10.3 Termination by Consultant.

In the event Consultant terminates this Agreement pursuant to this Article 10, Consultant will be entitled to recover payment for all Services rendered through the date of termination (including for work-in-progress), those costs reasonably incurred in anticipation of performance of the Services to the extent they cannot reasonably be eliminated, any other reasonable termination costs Consultant incurs in connection with canceling any secondary contracts it undertook in anticipation of performance of the Services and any other actual damages suffered by Consultant.

10.4 Termination by Company.

In the event Company terminates this Agreement pursuant to this Article 10, Company may retain all Consultant Deliverables delivered to or for the benefit of Company hereunder through the date of termination, whether in electronic or other form, upon payment by Company for all accepted Consultant Deliverables and any other Services rendered through the date of termination.  In addition, Company may recover its actual damages, subject to the limitations set forth in Article 8 hereof.

10.5 Survival.

Those sections of this Agreement, that should logically survive termination or expiration of this Agreement, shall survive termination or expiration of this Agreement.

  1. MISCELLANEOUS

11.1 Excusable Delays and Failures.

Each party will be excused from delays in performing, or from its failure to perform, hereunder to the extent that such delays or failures result from causes beyond such party’s reasonable control. Company further acknowledges that such delays or failures shall be subject to change management procedures and may result in additional charges for the Services.

11.2 Interpretation.

When used in this Agreement, the singular will include the plural, and vice versa.  “Including,” “includes” and “include” mean, respectively, “including, without limitation,” “includes, without limitation” and “include, without limitation”.

11.3 Rights and Remedies.

Except as otherwise provided herein, the rights and remedies of the Parties provided in this Agreement are cumulative and not exclusive of any rights or remedies provided under this Agreement, by law, in equity or otherwise.

11.4 Waiver.

A waiver by any Party of any provision of this agreement in any instance shall not be deemed to waive it for the future.  A Party’s failure to insist on strict compliance with any of the terms of this agreement on one or more occasions is not a waiver of any rights or obligations under this Agreement.

11.5 Notices.

Any notice required, permitted to be given, or otherwise given hereunder may be effectively given by letter delivered either by personal delivery, registered mail certified return receipt requested, postage prepaid, or delivered by overnight delivery service, or by facsimile machine upon receipt from the sender of a confirmation of receipt, or by other electronic means so long as the recipient has acknowledged receipt (for purposes of this section an automatically generated receipt confirmation does not qualify as acknowledgment of receipt).

11.6 Assignment.

Except for assignment to a collection agency or attorneys for the purpose of collecting past-due monies owed hereunder, no Party (“Assignor”) may assign or otherwise transfer its rights or obligations under this Agreement, to a third party (“Assignee”), unless it is assigning all (but not less than all) of its rights and obligations hereunder as a result and subject to the prior written consent of the other Party (“Non-Assigning Party”), which consent shall not be unreasonably withheld or delayed.

11.7 Enforceability.

If the scope of any provision of this Agreement is too broad to permit enforcement to its full extent, then such provision shall be enforced to the maximum extent permitted by law, and the scope may be judicially modified to the extent necessary to conform to law.

11.8 Severability.

Each of the provisions of this Agreement (and each part of each such provision) is severable from every other provision hereof (and every other part thereof).

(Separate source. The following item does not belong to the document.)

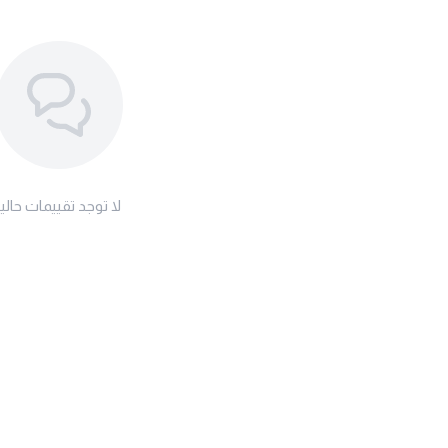
لا توجد تقييمات حاليا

In the event that any provision (or part thereof) contained in this Agreement or the application thereof to any circumstance shall be invalid, illegal or unenforceable, in whole or in part, and to any extent the validity, legality or enforceability of such provision (or such part thereof) in any other jurisdiction and of the remaining provisions contained in this Agreement (or the remaining parts of such provision, as the case may be) shall not in any way be affected or impaired thereby.

11.9 Governing Law.

The venue for any action or claim at law or in equity hereunder shall be exclusively in and with a court having jurisdiction over Dallas County, Texas , if disputes are to be resolved in Court, if at all, as set out elsewhere herein, or if arbitration or mediation is to occur, if at all, as set out elsewhere herein, that shall be in the same location, and the Parties irrevocably consent to the exclusive personal jurisdiction of such federal or state courts or arbitrators.

11.10 Entire Agreement.

This Agreement constitutes the entire agreement between the Parties and supersedes all prior agreements, representations, warranties, statements, promises, information, arrangements and understandings, whether oral or written, express or implied, with respect to the subject matter hereof. The Parties shall not be bound or charged with any oral or written agreements, representations, warranties, statements, promises, information, arrangements or understandings not specifically set forth in this Agreement.

11.11 Amendments.

No modification, revision, supplementation, abrogation, termination, extension, waiver, or amendment to or of this Agreement, or any other agreement between the Parties, (including any attachments or exhibits) or any of its provisions, may be made, and any attempts shall not be binding, unless agreed to by duly authorized representatives of the Parties, in writing.

11.12 Dispute Resolution.

The Parties shall endeavour to resolve any differences of opinion which may arise between them with respect to the provisions of this Agreement by negotiation between themselves personally or with the assistance of their attorneys and unless in the opinion of any party, acting reasonably, the matter in dispute is of such a significant nature to warrant it being addressed otherwise, no party shall commence any public proceedings until the negotiations have failed to produce a resolution.  In furtherance of the provisions of this paragraph, all Parties hereby agree to make themselves available on short notice and to negotiate promptly and in good faith, any matter any party may wish to negotiate. If there is no resolution then the Parties agree that any dispute, claim, or action hereunder shall be resolved exclusively in and with a court of law or equity having jurisdiction over the Parties and subject matter.

11.13 Construction.

If there is any controversy regarding this agreement or the terms of this Agreement, this Agreement, will be deemed to have been drafted by all parties herein and will not be strictly construed as against any party.  The parties have been made aware of their right and opportunity to consult with independent legal counsel and have either done so, or knowingly waive the right to do so. Further, the parties acknowledge that they have engaged in negotiations to reach this Agreement.

11.14 Counterparts.

This Agreement, may be executed in several counterparts, each of which shall constitute an original and all of which, when taken together, shall constitute one and the same agreement, including the judicial proof of any of the terms hereof.  A photocopy, fax copy, or electronic image copy, which depicts the inclusion of one or more signatures by pen on paper, shall be deemed an original.

11.15 Attorneys’ Fees.

In the event of litigation or arbitration relating to the subject matter of this Agreement, the prevailing party shall have the right to collect from the other party its reasonable costs and necessary disbursements and attorneys’ fees incurred in enforcing this Agreement.

11.18 Authority.

Each person signing warrants and represents that he or she has full authority to enter into this Agreement, and that all representations and warranties in this Agreement, are true and correct.